Your editorial [June 12] on Cuban dissident Oswaldo Payá’s tragic death in a car crash in 2012 said the case is still “not closed.” The OAS report the editorial cites is riddled with problems – true – but efforts to politicize the case, to bash the Cuban government, have already gone on for 11 years.

The Spanish driver of the vehicle admitted on several occasions that he was speeding into a road construction zone, slammed on the brakes on a gravel surface, and T-boned the car into a tree. His Spanish driver’s license had been suspended because of repeated driving violations back in Spain. In his court testimony in Cuba three months after the crash – in a trial that the Spanish government characterized as “correct, clean and impeccable” – he rejected theories floated by Payá’s family that Cuban state security forced his car off the road. In a press statement, he asked the “international community” to stop using his case “for political purposes.” Upon his return to Spain to serve his prison term, the Spanish government and courts yet again validated the Cuban court’s finding.

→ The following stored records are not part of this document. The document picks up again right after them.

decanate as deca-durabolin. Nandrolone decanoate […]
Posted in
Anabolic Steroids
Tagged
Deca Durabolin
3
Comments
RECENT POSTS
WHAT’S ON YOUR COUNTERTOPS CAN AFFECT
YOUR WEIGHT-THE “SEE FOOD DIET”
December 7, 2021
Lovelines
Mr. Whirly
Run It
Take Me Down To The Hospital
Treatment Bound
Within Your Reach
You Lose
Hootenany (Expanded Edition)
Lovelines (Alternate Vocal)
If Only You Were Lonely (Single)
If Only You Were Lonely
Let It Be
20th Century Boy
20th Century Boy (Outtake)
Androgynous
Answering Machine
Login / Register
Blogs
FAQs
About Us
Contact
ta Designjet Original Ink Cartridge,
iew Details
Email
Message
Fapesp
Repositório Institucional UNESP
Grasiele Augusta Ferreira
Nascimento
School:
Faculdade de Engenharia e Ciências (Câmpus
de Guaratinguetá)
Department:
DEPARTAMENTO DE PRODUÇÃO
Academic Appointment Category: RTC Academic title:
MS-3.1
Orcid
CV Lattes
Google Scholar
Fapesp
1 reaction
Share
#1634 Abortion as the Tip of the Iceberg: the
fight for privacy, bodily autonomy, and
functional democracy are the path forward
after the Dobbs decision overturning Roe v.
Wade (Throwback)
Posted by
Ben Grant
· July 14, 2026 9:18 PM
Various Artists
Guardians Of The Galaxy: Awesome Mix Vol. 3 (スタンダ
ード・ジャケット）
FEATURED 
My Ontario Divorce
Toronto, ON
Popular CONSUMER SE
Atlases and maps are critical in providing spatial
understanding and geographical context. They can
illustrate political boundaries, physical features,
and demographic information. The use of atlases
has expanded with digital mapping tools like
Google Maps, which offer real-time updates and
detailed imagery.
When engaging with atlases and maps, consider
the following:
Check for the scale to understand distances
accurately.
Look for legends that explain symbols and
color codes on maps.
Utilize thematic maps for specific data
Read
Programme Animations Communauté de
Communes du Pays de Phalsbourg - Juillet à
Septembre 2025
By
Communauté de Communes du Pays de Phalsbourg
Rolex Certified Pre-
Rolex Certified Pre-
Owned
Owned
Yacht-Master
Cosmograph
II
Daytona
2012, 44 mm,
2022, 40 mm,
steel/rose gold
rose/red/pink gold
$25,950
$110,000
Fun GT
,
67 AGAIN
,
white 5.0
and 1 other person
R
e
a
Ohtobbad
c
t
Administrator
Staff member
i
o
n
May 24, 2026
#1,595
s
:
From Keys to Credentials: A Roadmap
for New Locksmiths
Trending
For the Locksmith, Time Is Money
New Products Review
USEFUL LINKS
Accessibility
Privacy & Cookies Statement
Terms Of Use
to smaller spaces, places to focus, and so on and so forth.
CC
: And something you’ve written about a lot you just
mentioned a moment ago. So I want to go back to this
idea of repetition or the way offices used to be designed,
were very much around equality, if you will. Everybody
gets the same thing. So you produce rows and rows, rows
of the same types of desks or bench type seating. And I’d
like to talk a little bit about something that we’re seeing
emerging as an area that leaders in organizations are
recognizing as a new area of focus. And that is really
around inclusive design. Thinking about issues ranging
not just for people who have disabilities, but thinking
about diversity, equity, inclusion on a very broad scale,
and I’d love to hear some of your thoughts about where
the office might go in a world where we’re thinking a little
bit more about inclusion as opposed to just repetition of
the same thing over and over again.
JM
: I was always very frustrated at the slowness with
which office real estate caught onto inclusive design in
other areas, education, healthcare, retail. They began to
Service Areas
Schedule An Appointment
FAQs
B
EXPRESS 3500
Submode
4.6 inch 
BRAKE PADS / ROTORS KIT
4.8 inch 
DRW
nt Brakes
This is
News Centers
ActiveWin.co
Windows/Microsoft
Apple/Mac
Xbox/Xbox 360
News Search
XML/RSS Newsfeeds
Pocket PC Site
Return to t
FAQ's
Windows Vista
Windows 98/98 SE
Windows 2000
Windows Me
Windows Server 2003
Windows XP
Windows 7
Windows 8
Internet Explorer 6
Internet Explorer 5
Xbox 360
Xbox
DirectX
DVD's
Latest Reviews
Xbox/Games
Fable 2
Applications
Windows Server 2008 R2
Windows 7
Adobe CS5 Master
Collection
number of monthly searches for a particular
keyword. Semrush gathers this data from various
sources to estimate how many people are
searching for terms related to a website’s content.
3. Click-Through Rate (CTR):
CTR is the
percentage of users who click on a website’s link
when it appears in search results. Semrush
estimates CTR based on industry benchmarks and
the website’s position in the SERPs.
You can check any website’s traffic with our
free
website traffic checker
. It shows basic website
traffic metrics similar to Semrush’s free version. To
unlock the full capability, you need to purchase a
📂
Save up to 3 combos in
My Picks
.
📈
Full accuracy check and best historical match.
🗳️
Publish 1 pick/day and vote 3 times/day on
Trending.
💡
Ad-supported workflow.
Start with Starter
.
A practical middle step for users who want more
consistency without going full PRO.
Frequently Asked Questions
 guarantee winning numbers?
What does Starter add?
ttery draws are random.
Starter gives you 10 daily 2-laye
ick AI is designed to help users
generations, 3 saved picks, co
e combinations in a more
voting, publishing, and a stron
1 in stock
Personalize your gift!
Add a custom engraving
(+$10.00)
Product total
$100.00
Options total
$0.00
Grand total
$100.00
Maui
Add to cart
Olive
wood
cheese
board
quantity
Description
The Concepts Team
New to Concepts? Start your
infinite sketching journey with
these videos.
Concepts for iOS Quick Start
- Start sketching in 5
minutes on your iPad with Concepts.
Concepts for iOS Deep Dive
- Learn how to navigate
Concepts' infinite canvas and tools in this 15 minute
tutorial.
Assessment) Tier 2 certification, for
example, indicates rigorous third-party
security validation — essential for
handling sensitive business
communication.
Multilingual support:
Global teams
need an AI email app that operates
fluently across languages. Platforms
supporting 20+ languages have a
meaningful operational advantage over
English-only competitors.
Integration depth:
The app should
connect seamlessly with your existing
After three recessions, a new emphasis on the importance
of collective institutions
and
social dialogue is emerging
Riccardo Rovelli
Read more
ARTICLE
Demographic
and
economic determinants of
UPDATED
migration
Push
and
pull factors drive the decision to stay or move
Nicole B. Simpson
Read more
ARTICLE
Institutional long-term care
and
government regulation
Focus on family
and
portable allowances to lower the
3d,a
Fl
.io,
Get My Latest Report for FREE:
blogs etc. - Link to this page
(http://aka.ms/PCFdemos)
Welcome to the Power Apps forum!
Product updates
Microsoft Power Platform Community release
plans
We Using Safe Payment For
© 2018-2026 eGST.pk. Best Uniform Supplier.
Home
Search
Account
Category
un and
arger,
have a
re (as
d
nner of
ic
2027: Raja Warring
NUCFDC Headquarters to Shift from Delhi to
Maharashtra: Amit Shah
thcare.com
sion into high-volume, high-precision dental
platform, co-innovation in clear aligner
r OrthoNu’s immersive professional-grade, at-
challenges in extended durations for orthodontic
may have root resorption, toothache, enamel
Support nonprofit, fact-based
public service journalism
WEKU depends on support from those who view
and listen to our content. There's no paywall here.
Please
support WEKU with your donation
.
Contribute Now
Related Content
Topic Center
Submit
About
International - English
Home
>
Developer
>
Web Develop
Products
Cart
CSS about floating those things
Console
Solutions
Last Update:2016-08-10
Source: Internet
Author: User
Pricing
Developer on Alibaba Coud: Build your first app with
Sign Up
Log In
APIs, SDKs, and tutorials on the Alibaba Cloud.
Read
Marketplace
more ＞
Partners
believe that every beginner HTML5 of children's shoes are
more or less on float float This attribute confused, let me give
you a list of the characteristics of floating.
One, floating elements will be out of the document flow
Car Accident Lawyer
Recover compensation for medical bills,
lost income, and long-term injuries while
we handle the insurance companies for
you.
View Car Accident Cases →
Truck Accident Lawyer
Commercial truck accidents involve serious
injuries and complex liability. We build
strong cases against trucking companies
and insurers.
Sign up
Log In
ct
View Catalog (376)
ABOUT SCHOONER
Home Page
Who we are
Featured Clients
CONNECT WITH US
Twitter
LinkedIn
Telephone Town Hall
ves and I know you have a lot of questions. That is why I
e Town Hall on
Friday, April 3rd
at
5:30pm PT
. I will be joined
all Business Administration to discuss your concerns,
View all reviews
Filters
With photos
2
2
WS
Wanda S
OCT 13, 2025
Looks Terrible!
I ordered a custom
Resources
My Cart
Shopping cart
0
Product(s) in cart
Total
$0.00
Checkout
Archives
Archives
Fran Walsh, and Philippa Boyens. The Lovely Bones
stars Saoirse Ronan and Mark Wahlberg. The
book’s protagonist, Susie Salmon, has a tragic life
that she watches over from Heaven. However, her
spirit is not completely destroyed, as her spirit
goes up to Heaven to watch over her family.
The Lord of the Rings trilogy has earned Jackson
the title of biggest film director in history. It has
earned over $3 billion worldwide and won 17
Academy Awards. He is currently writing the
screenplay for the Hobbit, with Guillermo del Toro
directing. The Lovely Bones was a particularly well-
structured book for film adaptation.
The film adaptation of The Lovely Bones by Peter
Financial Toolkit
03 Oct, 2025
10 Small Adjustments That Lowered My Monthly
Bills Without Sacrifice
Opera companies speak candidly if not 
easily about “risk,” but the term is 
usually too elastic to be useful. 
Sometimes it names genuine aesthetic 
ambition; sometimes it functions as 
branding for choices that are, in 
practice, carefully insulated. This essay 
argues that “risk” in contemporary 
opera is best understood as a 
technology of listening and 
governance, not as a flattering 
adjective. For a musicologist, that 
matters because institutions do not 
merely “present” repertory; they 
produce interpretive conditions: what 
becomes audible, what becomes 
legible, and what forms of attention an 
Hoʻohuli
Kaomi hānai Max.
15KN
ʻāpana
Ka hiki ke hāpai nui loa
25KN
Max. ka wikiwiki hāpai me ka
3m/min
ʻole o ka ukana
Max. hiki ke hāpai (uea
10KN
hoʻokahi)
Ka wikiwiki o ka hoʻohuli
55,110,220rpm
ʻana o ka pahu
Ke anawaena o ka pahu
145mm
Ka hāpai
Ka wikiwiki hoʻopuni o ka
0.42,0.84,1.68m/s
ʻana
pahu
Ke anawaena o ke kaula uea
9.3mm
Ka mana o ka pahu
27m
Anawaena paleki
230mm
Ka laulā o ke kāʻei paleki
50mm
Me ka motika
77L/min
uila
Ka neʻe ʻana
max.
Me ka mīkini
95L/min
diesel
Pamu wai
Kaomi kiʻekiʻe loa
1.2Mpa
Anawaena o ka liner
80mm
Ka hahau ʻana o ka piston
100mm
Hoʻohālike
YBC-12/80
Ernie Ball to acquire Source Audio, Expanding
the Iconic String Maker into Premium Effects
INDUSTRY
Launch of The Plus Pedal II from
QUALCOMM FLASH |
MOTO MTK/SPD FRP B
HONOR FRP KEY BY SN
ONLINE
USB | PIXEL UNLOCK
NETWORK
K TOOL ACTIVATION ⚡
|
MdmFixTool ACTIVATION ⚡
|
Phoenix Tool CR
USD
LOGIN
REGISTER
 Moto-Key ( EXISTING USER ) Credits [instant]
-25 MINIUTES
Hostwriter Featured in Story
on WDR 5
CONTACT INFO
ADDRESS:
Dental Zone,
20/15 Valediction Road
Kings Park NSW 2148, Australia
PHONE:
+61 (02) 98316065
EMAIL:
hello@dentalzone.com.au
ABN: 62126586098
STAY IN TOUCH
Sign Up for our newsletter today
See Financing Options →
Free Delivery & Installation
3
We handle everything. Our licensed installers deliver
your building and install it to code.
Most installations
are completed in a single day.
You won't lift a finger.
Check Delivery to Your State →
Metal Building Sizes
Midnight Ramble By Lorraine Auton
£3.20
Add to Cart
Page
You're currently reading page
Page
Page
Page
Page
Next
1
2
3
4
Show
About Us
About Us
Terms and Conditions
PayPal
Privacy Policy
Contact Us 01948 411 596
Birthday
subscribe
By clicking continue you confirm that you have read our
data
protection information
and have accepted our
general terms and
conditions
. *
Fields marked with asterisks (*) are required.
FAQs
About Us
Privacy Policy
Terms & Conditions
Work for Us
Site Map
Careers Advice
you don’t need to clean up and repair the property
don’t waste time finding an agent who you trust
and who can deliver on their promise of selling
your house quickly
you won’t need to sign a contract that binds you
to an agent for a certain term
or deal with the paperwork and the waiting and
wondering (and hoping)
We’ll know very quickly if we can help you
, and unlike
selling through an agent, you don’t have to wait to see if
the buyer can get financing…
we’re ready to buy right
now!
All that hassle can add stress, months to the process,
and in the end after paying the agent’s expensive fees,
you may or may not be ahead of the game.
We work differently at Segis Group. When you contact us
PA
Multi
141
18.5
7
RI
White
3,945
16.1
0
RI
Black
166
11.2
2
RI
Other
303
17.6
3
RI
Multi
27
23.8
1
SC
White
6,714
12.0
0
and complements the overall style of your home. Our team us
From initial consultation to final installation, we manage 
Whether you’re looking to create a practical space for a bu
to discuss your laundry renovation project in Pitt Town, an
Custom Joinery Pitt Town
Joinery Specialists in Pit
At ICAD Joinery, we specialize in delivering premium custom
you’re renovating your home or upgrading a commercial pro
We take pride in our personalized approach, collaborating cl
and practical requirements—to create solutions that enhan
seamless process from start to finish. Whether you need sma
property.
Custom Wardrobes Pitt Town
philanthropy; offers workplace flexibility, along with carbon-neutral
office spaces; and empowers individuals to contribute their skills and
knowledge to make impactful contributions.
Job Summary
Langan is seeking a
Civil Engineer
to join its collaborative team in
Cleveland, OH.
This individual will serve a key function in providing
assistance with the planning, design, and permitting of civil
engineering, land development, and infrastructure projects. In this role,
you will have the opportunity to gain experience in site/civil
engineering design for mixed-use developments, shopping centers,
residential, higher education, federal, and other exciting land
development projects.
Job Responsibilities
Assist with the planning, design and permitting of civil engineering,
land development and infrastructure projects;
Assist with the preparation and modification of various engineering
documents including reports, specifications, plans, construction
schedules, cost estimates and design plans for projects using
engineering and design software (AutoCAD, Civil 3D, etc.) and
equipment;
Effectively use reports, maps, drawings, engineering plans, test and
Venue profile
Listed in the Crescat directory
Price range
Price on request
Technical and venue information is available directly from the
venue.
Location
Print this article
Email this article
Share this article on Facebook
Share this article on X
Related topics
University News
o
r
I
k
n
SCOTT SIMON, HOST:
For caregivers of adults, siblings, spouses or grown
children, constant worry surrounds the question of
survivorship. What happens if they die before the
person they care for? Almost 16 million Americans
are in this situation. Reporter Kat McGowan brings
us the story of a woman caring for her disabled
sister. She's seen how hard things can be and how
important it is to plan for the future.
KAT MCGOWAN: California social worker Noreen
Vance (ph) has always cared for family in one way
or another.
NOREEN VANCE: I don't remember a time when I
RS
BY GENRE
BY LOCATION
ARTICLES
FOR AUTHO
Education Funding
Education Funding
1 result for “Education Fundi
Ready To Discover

The OAS report chastised the Cuban government for not participating in its hearings – a silly point because Havana’s OAS membership was suspended 60 years ago. It did not use information from the investigation that Cuba publicly released in 2012, nor foreign press reports on the trial. It ignored that all of the physical evidence supports the driver’s admission of responsibility; the damage to the vehicle itself shows the crash occurred at a very high speed – much higher than bumping by another car could have caused and much higher than construction-zone signage permitted.

The National Endowment for Democracy (NED), which funds political activities like those of Payá and his colleagues, has championed the Payá family’s claim that the Cuban government “killed” Payá. But neither NED nor the family has ever provided evidence to counter the driver and eye-witnesses’ statements. The NED is not in a position to judge how the crash occurred but perhaps should apologize to Payá’s family for its role in the operations he was conducting and let the case close.

NOTE: Photos of the car are in the public domain.  I’m happy to provide.